▸ TASK ITEM: Find each line in the records below that contains the word "cookies", and copy it out.

▸ RECORDS FOR THE TASK:
------------------------------------

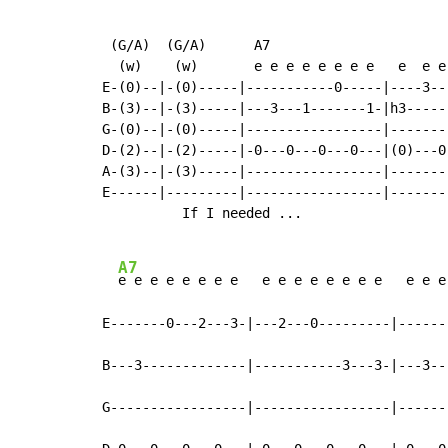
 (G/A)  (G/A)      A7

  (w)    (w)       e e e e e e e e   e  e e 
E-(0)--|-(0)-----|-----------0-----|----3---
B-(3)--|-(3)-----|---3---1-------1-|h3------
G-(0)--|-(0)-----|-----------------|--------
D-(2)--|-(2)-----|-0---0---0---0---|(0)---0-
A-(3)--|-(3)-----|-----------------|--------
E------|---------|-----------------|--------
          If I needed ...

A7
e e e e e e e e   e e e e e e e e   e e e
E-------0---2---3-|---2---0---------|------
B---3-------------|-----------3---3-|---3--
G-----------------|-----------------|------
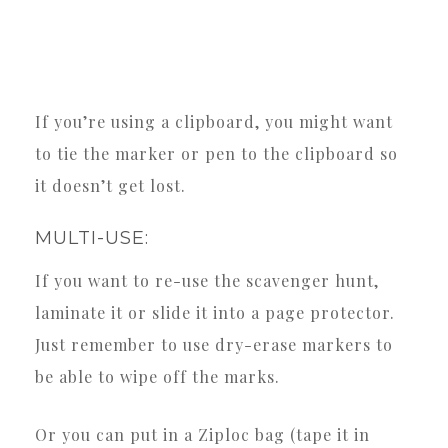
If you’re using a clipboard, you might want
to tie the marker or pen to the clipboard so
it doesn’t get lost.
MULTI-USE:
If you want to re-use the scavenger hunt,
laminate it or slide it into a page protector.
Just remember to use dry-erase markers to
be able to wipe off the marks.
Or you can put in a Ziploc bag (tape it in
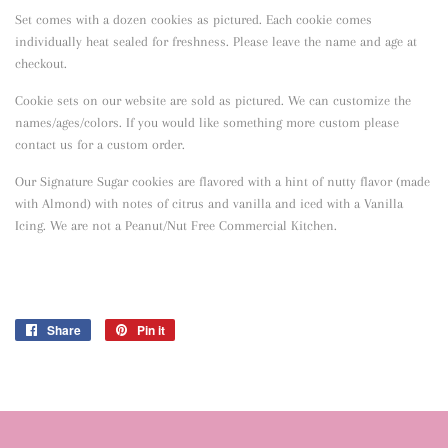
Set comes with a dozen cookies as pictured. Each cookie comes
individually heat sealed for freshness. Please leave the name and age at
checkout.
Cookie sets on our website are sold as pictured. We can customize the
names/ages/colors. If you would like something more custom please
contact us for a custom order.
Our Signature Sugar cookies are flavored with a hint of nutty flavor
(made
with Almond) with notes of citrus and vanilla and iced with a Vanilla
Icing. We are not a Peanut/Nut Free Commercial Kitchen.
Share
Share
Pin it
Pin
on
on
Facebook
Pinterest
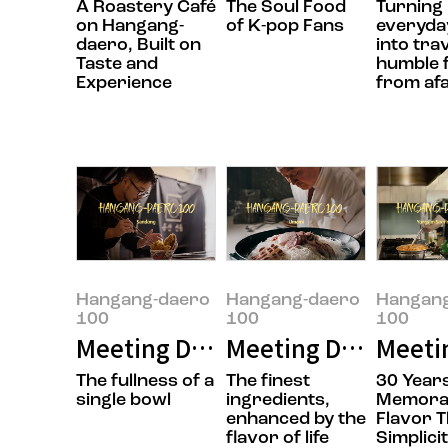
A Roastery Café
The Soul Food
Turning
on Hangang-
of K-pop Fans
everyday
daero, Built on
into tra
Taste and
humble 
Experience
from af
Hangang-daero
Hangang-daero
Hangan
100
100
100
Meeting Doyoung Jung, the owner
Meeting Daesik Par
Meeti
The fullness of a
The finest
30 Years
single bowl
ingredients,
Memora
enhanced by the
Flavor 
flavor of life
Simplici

------------------------------------

▸ SOLUTION:
Set comes with a dozen cookies as pictured. Each cookie comes
Our Signature Sugar cookies are flavored with a hint of nutty flavor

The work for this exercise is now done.